Social Distancing di Distrik Walesi

Saat pandemi corona, warga muslim di Distrik Walesi beruntung, sebab hampir tak pernah bepergian ke Kota Wamena ataupun daerah lainnya. Hal ini sesuai dengan masyarakat setempat.

Kebanyakan warga di Distrik Walesi memiliki pekerjaan sebagai petani dan berkebun. Sehingga setiap harinya, masyarakat hanya berada di kebun. Jika pun harus menjual dagangannya di pasar, hanya dilakukan saat panen tiba. 

Pada Distri Walesi terdapat Pondok Pesantren Al-Istiqomah Walesi. Penghuni pondok juga sangat patuh dengan aturan dan mengikuti anjuran pemerintah dalam memutus rantai corona.

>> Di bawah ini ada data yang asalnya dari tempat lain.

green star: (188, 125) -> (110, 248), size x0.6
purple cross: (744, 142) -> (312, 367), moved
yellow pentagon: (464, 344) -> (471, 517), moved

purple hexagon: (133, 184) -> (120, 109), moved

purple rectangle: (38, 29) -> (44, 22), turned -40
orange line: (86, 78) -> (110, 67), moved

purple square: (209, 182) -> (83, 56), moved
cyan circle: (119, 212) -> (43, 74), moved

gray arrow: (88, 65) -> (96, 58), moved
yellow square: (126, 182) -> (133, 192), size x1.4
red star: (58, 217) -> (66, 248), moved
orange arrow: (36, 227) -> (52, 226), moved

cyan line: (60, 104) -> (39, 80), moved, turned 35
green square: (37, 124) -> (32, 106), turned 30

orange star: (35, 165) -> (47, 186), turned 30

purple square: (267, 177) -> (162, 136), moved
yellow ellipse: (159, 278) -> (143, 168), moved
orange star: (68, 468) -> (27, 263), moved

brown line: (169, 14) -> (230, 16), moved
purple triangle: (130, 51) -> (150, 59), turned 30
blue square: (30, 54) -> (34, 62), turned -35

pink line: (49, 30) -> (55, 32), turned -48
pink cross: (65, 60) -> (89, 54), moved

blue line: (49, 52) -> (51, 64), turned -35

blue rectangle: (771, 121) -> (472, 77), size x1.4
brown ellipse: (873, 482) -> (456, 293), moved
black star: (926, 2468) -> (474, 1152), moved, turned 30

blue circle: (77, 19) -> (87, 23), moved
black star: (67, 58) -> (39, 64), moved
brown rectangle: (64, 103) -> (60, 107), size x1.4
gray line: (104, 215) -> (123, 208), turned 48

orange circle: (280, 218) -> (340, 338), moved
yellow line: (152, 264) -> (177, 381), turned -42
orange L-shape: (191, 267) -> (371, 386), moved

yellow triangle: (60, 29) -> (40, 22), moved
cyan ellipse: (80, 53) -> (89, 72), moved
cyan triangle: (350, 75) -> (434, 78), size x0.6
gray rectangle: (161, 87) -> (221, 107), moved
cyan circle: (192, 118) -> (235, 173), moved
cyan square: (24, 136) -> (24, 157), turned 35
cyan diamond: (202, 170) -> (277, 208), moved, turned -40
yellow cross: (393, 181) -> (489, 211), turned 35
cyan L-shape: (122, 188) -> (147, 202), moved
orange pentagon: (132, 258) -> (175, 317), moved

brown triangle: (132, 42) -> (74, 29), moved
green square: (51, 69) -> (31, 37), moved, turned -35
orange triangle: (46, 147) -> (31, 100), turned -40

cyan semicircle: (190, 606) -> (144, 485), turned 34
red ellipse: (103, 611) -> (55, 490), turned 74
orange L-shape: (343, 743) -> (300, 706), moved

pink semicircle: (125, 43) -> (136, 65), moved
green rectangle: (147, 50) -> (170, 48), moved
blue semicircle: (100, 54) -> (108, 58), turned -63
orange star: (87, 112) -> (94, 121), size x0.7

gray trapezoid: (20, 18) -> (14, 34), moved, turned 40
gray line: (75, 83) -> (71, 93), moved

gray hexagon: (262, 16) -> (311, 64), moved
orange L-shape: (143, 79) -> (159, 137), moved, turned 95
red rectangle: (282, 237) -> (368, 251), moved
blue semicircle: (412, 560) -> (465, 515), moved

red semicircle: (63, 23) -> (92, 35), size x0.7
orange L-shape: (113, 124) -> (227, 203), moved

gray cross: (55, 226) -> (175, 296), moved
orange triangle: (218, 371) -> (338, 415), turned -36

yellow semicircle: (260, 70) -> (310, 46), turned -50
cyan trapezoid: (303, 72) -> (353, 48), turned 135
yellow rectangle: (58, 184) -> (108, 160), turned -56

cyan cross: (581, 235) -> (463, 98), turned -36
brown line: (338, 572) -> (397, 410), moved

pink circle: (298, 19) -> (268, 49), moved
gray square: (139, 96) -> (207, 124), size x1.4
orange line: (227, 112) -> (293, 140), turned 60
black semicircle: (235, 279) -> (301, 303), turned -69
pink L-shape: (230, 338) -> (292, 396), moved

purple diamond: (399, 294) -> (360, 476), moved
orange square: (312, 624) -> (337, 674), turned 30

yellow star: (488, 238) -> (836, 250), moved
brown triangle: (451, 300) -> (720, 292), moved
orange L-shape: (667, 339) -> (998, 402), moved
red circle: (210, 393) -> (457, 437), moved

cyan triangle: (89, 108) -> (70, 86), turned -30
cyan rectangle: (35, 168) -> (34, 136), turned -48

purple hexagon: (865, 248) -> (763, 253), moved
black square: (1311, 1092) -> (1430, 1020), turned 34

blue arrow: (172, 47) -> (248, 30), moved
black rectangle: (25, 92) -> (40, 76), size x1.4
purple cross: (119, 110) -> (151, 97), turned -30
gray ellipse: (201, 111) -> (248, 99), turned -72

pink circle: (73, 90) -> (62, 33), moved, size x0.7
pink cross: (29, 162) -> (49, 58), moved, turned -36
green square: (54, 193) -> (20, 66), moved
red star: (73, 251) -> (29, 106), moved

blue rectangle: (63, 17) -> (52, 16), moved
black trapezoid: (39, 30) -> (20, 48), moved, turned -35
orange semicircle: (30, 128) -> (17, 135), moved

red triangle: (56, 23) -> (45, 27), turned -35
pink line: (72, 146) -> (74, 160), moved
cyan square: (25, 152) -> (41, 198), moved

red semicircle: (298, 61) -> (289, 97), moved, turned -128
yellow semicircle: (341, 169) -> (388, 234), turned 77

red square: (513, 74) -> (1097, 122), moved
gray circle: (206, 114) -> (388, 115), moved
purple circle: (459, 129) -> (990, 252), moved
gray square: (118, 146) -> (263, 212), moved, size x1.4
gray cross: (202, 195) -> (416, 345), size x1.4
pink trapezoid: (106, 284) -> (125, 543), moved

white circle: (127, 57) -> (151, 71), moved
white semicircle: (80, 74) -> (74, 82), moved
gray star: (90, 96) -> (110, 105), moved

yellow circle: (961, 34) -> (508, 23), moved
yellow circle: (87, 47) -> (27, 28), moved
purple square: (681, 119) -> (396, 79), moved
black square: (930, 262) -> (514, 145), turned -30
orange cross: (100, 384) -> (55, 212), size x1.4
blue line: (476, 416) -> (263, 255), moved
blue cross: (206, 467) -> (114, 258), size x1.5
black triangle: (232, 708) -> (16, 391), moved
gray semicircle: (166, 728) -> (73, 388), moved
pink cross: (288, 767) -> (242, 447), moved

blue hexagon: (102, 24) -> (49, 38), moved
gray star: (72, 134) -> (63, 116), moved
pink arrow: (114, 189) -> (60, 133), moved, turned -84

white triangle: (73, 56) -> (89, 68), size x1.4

Masyarakat di Distrik Walesi telah diberikan pemahaman terkait pencegahan penyebaran corona. Walau begitu, mereka percaya akan perlindungan Tuhan.

“Bisa dikatakan masyarakat juga biasa saja jika mendengar kata corona. Mereka percaya, jika saatnya Tuhan memanggil mereka, ya memang harus seperti itu. Kata lainnya pasrah dan hanya percaya kehendak Allah,” jelas Abu yang saat ini menjabat sebagai anggta DPR Papua.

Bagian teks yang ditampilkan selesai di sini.